### Requirement
Everything below from the line with "ch vet vad som är viktigt för lokala köpare." through the line with "maken dat ongelijke" should be copied exactly, and nothing else; leave out the pictures.

### Source material
****
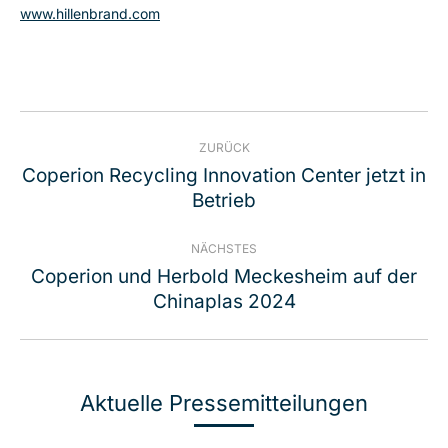
www.hillenbrand.com
Kommentarnavigation
ZURÜCK
Coperion Recycling Innovation Center jetzt in
Vorheriger
Betrieb
Beitrag:
NÄCHSTES
Coperion und Herbold Meckesheim auf der
Nächster
Chinaplas 2024
Beitrag:
Aktuelle Pressemitteilungen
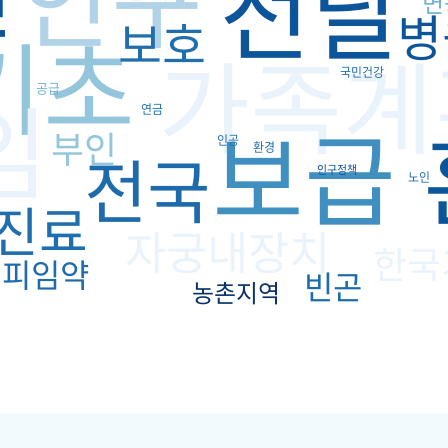
전달
변
병
보호
기초
가족계
국민건강
임
공급
연금
보급
부인
인공
전국
환경
인구정책
노인
진료
자궁내장치
한국
피임약
빈곤
농촌지역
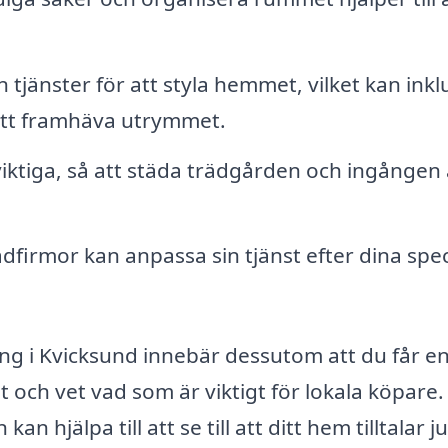
tjänster för att styla hemmet, vilket kan ink
att framhäva utrymmet.
viktiga, så att städa trädgården och ingången 
dfirmor kan anpassa sin tjänst efter dina spec
ning i Kvicksund innebär dessutom att du får e
ch vet vad som är viktigt för lokala köpare.
n hjälpa till att se till att ditt hem tilltalar j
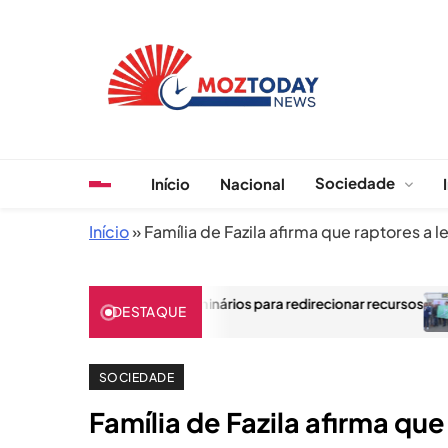
Skip
to
content
MozToday News
Onde a gente lê.
Sociedade
Início
Nacional
Início
»
Família de Fazila afirma que raptores a
ormações e seminários para redirecionar recursos
Venâncio M
DESTAQUE
AGOSTO 18
SOCIEDADE
Família de Fazila afirma qu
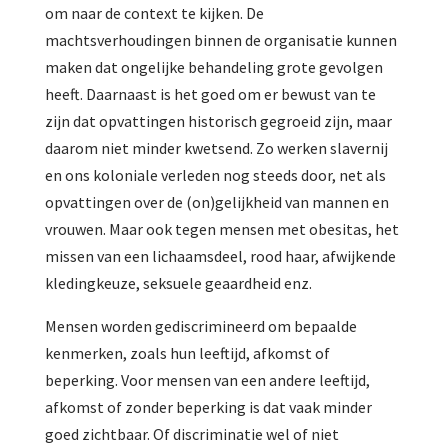
om naar de context te kijken. De
machtsverhoudingen binnen de organisatie kunnen
maken dat ongelijke behandeling grote gevolgen
heeft. Daarnaast is het goed om er bewust van te
zijn dat opvattingen historisch gegroeid zijn, maar
daarom niet minder kwetsend. Zo werken slavernij
en ons koloniale verleden nog steeds door, net als
opvattingen over de (on)gelijkheid van mannen en
vrouwen. Maar ook tegen mensen met obesitas, het
missen van een lichaamsdeel, rood haar, afwijkende
kledingkeuze, seksuele geaardheid enz.
Mensen worden gediscrimineerd om bepaalde
kenmerken, zoals hun leeftijd, afkomst of
beperking. Voor mensen van een andere leeftijd,
afkomst of zonder beperking is dat vaak minder
goed zichtbaar. Of discriminatie wel of niet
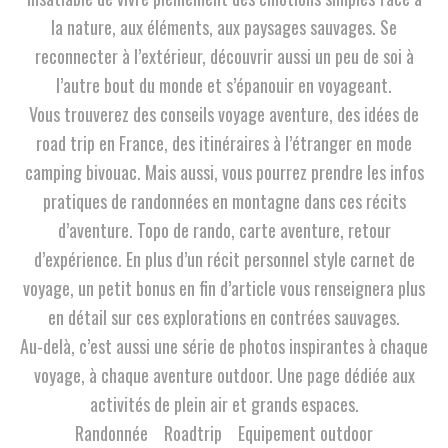
la nature, aux éléments, aux paysages sauvages. Se
reconnecter à l’extérieur, découvrir aussi un peu de soi à
l’autre bout du monde et s’épanouir en voyageant.
Vous trouverez des conseils voyage aventure, des idées de
road trip en France, des itinéraires à l’étranger en mode
camping bivouac. Mais aussi, vous pourrez prendre les infos
pratiques de randonnées en montagne dans ces récits
d’aventure. Topo de rando, carte aventure, retour
d’expérience. En plus d’un récit personnel style carnet de
voyage, un petit bonus en fin d’article vous renseignera plus
en détail sur ces explorations en contrées sauvages.
Au-delà, c’est aussi une série de photos inspirantes à chaque
voyage, à chaque aventure outdoor. Une page dédiée aux
activités de plein air et grands espaces.
Randonnée
Roadtrip
Equipement outdoor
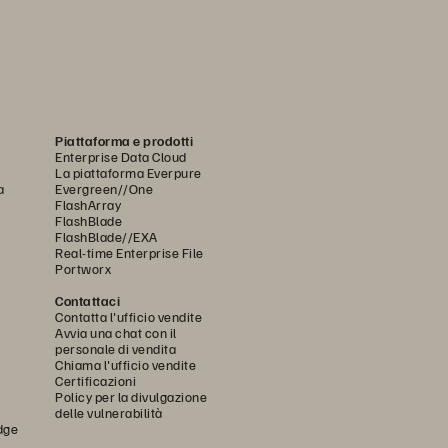
Piattaforma e prodotti
Enterprise Data Cloud
La piattaforma Everpure
a
Evergreen//One
FlashArray
FlashBlade
FlashBlade//EXA
Real-time Enterprise File
Portworx
Contattaci
Contatta l'ufficio vendite
Avvia una chat con il
personale di vendita
Chiama l'ufficio vendite
Certificazioni
Policy per la divulgazione
delle vulnerabilità
dge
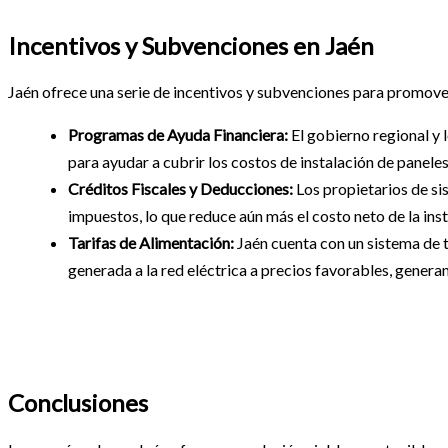
Incentivos y Subvenciones en Jaén
Jaén ofrece una serie de incentivos y subvenciones para promover
Programas de Ayuda Financiera:
El gobierno regional y 
para ayudar a cubrir los costos de instalación de paneles
Créditos Fiscales y Deducciones:
Los propietarios de si
impuestos, lo que reduce aún más el costo neto de la inst
Tarifas de Alimentación:
Jaén cuenta con un sistema de t
generada a la red eléctrica a precios favorables, genera
Conclusiones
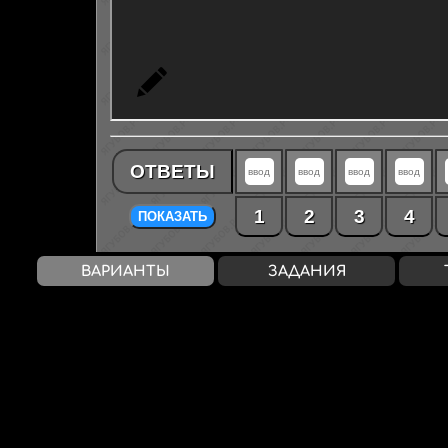
ОТВЕТЫ
1
2
3
4
ПОКАЗАТЬ
ВАРИАНТЫ
ЗАДАНИЯ
Rank
— 94%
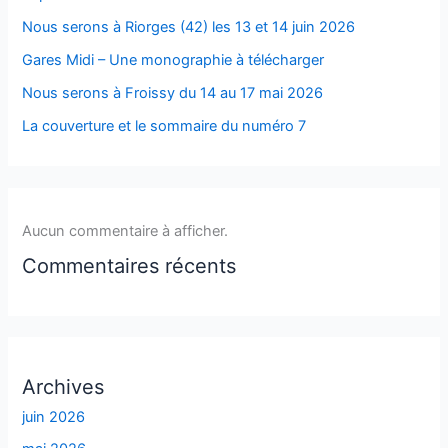
Nous serons à Riorges (42) les 13 et 14 juin 2026
Gares Midi – Une monographie à télécharger
Nous serons à Froissy du 14 au 17 mai 2026
La couverture et le sommaire du numéro 7
Aucun commentaire à afficher.
Commentaires récents
Archives
juin 2026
****
### Output below
ch vet vad som är viktigt för lokala köpare.
n hjälpa till att se till att ditt hem tilltalar j
Skip
to
content
MozToday News
Onde a gente lê.
Sociedade
Início
Nacional
Início
»
Família de Fazila afirma que raptores a
ormações e seminários para redirecionar recursos
Venâncio M
DESTAQUE
AGOSTO 18
SOCIEDADE
Família de Fazila afirma qu
om naar de context te kijken. De
machtsverhoudingen binnen de organisatie kunnen
maken dat ongelijke behandeling grote gevolgen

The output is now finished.